## Source data
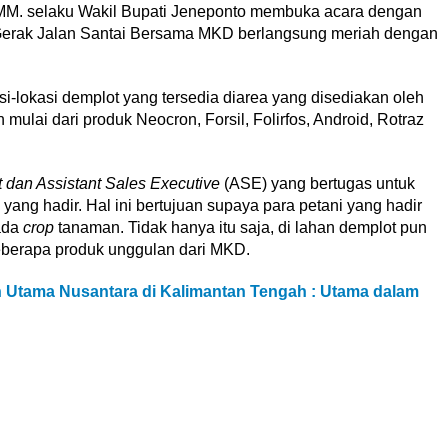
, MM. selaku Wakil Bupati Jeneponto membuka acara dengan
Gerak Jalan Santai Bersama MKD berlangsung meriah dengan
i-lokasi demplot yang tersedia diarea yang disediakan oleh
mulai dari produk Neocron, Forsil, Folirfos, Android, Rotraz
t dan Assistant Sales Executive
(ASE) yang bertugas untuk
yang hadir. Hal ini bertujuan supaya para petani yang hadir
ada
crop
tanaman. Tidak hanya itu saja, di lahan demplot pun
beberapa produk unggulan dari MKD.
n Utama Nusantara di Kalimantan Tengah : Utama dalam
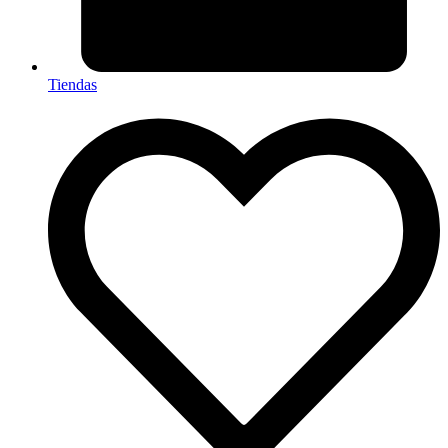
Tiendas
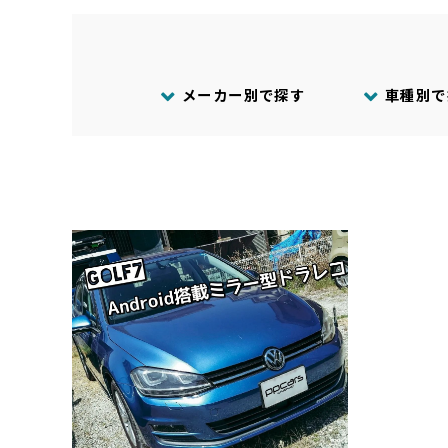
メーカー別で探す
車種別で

## Exercise directions
A faithful copy of all the data above, without its pictures, is the expected result.

## Expected output
, MM. selaku Wakil Bupati Jeneponto membuka acara dengan
Gerak Jalan Santai Bersama MKD berlangsung meriah dengan
i-lokasi demplot yang tersedia diarea yang disediakan oleh
mulai dari produk Neocron, Forsil, Folirfos, Android, Rotraz
t dan Assistant Sales Executive
(ASE) yang bertugas untuk
yang hadir. Hal ini bertujuan supaya para petani yang hadir
ada
crop
tanaman. Tidak hanya itu saja, di lahan demplot pun
beberapa produk unggulan dari MKD.
n Utama Nusantara di Kalimantan Tengah : Utama dalam
Tiendas
メーカー別で探す
車種別で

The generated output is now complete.